* **Task brief**
Write out the stretch of lines below that begins at the line with "với 4.246 nhân khẩu, trong đó đồng bào" and ends at the line with "đổi nghề, phát triển sản xuất, xây dựng", including both, exactly as given and nothing more.

[Records from a data collection]
╭──

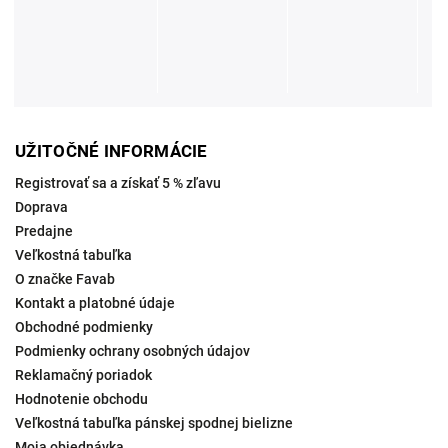
UŽITOČNÉ INFORMÁCIE
Registrovať sa a získať 5 % zľavu
Doprava
Predajne
Veľkostná tabuľka
O značke Favab
Kontakt a platobné údaje
Obchodné podmienky
Podmienky ochrany osobných údajov
Reklamačný poriadok
Hodnotenie obchodu
Veľkostná tabuľka pánskej spodnej bielizne
Moja objednávka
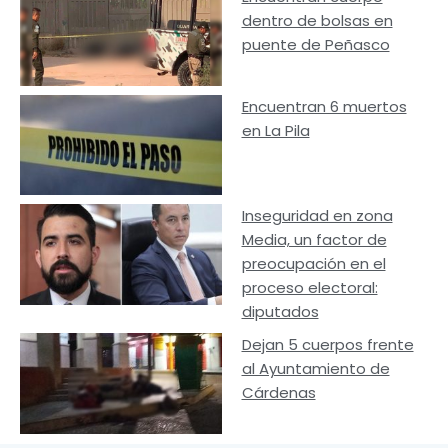
dentro de bolsas en
puente de Peñasco
Encuentran 6 muertos
en La Pila
Inseguridad en zona
Media, un factor de
preocupación en el
proceso electoral:
diputados
Dejan 5 cuerpos frente
al Ayuntamiento de
Cárdenas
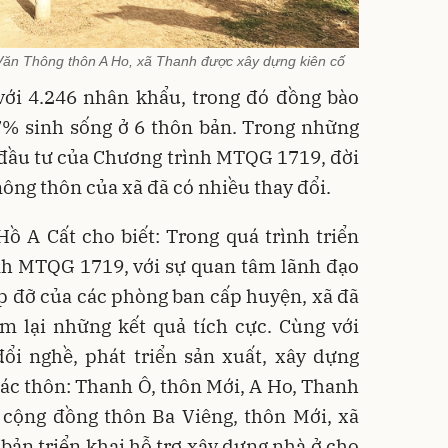
Văn Thông thôn A Ho, xã Thanh được xây dựng kiên cố
với 4.246 nhân khẩu, trong đó đồng bào
7% sinh sống ở 6 thôn bản. Trong những
 đầu tư của Chương trình MTQG 1719, đời
ông thôn của xã đã có nhiều thay đổi.
 A Cất cho biết: Trong quá trình triển
nh MTQG 1719, với sự quan tâm lãnh đạo
úp đỡ của các phòng ban cấp huyện, xã đã
em lại những kết quả tích cực. Cùng với
đổi nghề, phát triển sản xuất, xây dựng
ác thôn: Thanh Ô, thôn Mới, A Ho, Thanh
 cộng đồng thôn Ba Viêng, thôn Mới, xã
 bản triển khai hỗ trợ xây dựng nhà ở cho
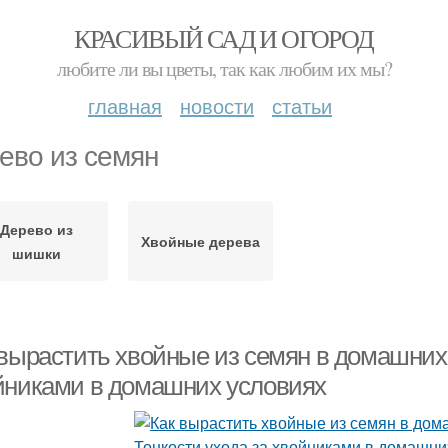
КРАСИВЫЙ САД И ОГОРОД
любите ли вы цветы, так как любим их мы?
главная
новости
статьи
ево из семян
Дерево из
Хвойные дерева
шишки
 вырастить хвойные из семян в домашних 
йниками в домашних условиях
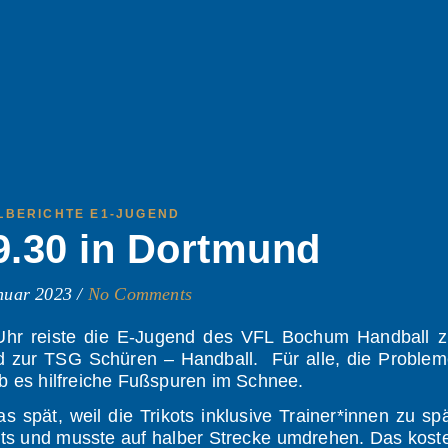
LBERICHTE E1-JUGEND
9.30 in Dortmund
nuar 2023
/
No Comments
hr reiste die E-Jugend des VFL Bochum Handball z
 zur TSG Schüren – Handball. Für alle, die Problem
gab es hilfreiche Fußspuren im Schnee.
pät, weil die Trikots inklusive Trainer*innen zu sp
ots und musste auf halber Strecke umdrehen. Das kost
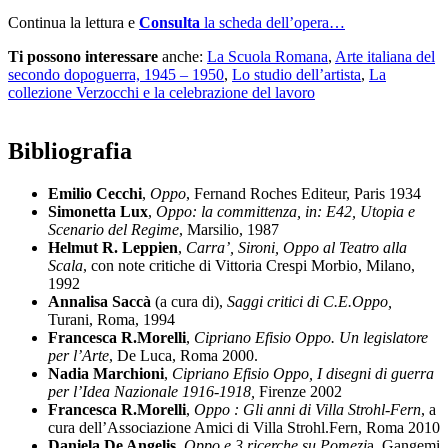
Continua la lettura e
Consulta
la scheda dell’opera…
Ti possono interessare
anche:
La Scuola Romana
,
Arte italiana del
secondo dopoguerra, 1945 – 1950
,
Lo studio dell’artista
,
La
collezione Verzocchi e la celebrazione del lavoro
Bibliografia
Emilio Cecchi
,
Oppo
, Fernand Roches Editeur, Paris 1934
Simonetta Lux
,
Oppo: la committenza, in: E42, Utopia e
Scenario del Regime
, Marsilio, 1987
Helmut R. Leppien
,
Carra’, Sironi, Oppo al Teatro alla
Scala
, con note critiche di Vittoria Crespi Morbio, Milano,
1992
Annalisa Saccà
(a cura di),
Saggi critici di C.E.Oppo,
Turani, Roma, 1994
Francesca R.Morelli
,
Cipriano Efisio Oppo. Un legislatore
per l’Arte
, De Luca, Roma 2000.
Nadia Marchioni
,
Cipriano Efisio Oppo, I disegni di guerra
per l’Idea Nazionale 1916-1918,
Firenze 2002
Francesca R.Morelli
,
Oppo : Gli anni di Villa Strohl-Fern
, a
cura dell’Associazione Amici di Villa Strohl.Fern, Roma 2010
Daniela De Angelis
,
Oppo e 3 ricerche su Pomezi
a, Gangemi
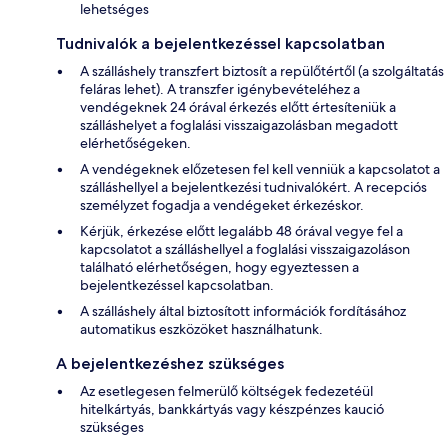
lehetséges
Tudnivalók a bejelentkezéssel kapcsolatban
A szálláshely transzfert biztosít a repülőtértől (a szolgáltatás
feláras lehet). A transzfer igénybevételéhez a
vendégeknek 24 órával érkezés előtt értesíteniük a
szálláshelyet a foglalási visszaigazolásban megadott
elérhetőségeken.
A vendégeknek előzetesen fel kell venniük a kapcsolatot a
szálláshellyel a bejelentkezési tudnivalókért. A recepciós
személyzet fogadja a vendégeket érkezéskor.
Kérjük, érkezése előtt legalább 48 órával vegye fel a
kapcsolatot a szálláshellyel a foglalási visszaigazoláson
található elérhetőségen, hogy egyeztessen a
bejelentkezéssel kapcsolatban.
A szálláshely által biztosított információk fordításához
automatikus eszközöket használhatunk.
A bejelentkezéshez szükséges
Az esetlegesen felmerülő költségek fedezetéül
hitelkártyás, bankkártyás vagy készpénzes kaució
szükséges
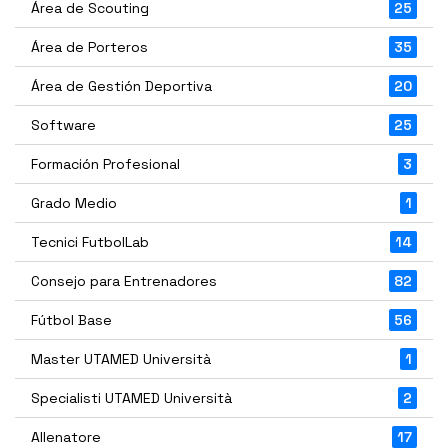
Área de Scouting
25
Área de Porteros
35
Área de Gestión Deportiva
20
Software
25
Formación Profesional
3
Grado Medio
1
Tecnici FutbolLab
14
Consejo para Entrenadores
82
Fútbol Base
56
Master UTAMED Università
1
Specialisti UTAMED Università
2
Allenatore
17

╰──

* **Written solution**
với 4.246 nhân khẩu, trong đó đồng bào
7% sinh sống ở 6 thôn bản. Trong những
 đầu tư của Chương trình MTQG 1719, đời
ông thôn của xã đã có nhiều thay đổi.
 A Cất cho biết: Trong quá trình triển
nh MTQG 1719, với sự quan tâm lãnh đạo
úp đỡ của các phòng ban cấp huyện, xã đã
em lại những kết quả tích cực. Cùng với
đổi nghề, phát triển sản xuất, xây dựng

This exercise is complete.